The accuracy of an eyewitness’ recollection is suspect when: there was little time for observation; the witness was under the influence of alcohol or drugs; the witness was in a highly emotional state; the witness would have had no reason to take particular notice of the incident (e.g. did not know a crime was taking place); there was a substantial time lapse between observation and first identification; there was a marked discrepancy between the identifying witness’ original description and the actual appearance of the defendant; the witness initially expressed doubt he or she could make an identification, or first made a patently erroneous one, or reported other details that later proved incorrect; there is steady “improvement” of memory and confidence from first identification through subsequent statements, grand jury testimony, and trial; the witness fails to recognize the defendant when next encountered; the witness and defendant are of different ethnic groups/races; the witness demonstrates bias or prejudice; the witness has an emotional need to see what he expects to see or report; and/or the witness manifests a high need to conform to, defer to, or please authority figures.

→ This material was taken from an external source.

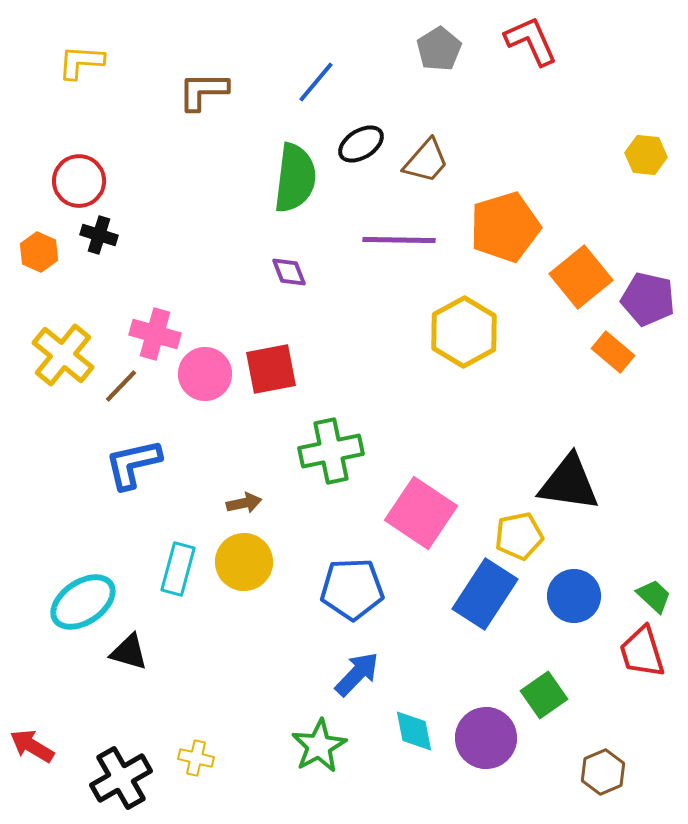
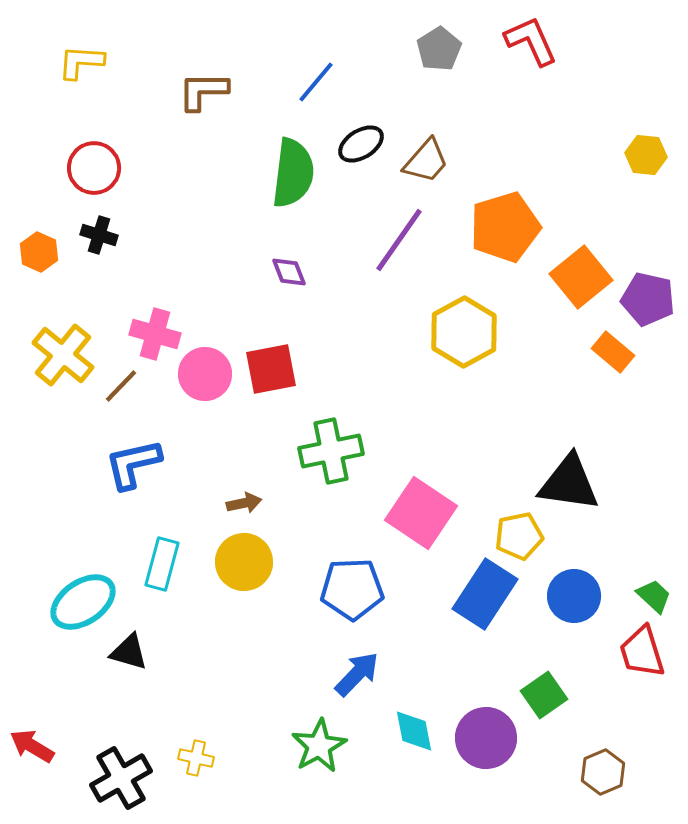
green semicircle at (295, 178): moved 2 px left, 5 px up
red circle at (79, 181): moved 15 px right, 13 px up
purple line at (399, 240): rotated 56 degrees counterclockwise
cyan rectangle at (178, 569): moved 16 px left, 5 px up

Standard mug-shot and lineup procedures unfortunately provide good illustration of how memory is commonly distorted. Typically, photographs (or lineup participants) shown to a prospective witness are all of persons suspected of the same crime as the offense under investigation, rather than persons fitting the descriptions originally given by witnesses. Thus, there tends to be a wide discrepancy in appearance among the suspects viewed, heightening the probability that the witness will identify the one face (relative to the others) that at least somewhat resembles the witness’ original perceptions. The police frequently use the photograph of the one they believe to be the perpetrator again and again in different displays, whereas the other faces reappear far less often; repetition alone can increase the witness’ conviction that the suspect’s face is familiar.

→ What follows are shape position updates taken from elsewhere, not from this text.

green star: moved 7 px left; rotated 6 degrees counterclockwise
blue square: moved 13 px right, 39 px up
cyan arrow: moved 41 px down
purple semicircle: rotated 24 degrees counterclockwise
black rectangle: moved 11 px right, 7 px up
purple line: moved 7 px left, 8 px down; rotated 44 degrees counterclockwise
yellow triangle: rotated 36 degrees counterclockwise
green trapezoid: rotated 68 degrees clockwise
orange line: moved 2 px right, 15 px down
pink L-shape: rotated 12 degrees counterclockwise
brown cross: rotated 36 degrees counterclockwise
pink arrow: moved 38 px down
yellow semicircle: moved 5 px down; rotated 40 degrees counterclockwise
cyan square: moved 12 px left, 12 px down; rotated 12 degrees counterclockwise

If an eyewitness erroneously chooses a mug shot after the initial lineup viewing, the witness is likely to choose that very same incorrect face once again at a later time, even though the correct face is also available for the choosing. That is, a witness is much more likely to identify in a real lineup that face he or she may have previously seen at the time of the initial identification, and in a subsequent recall is likely to remain committed to his or her error.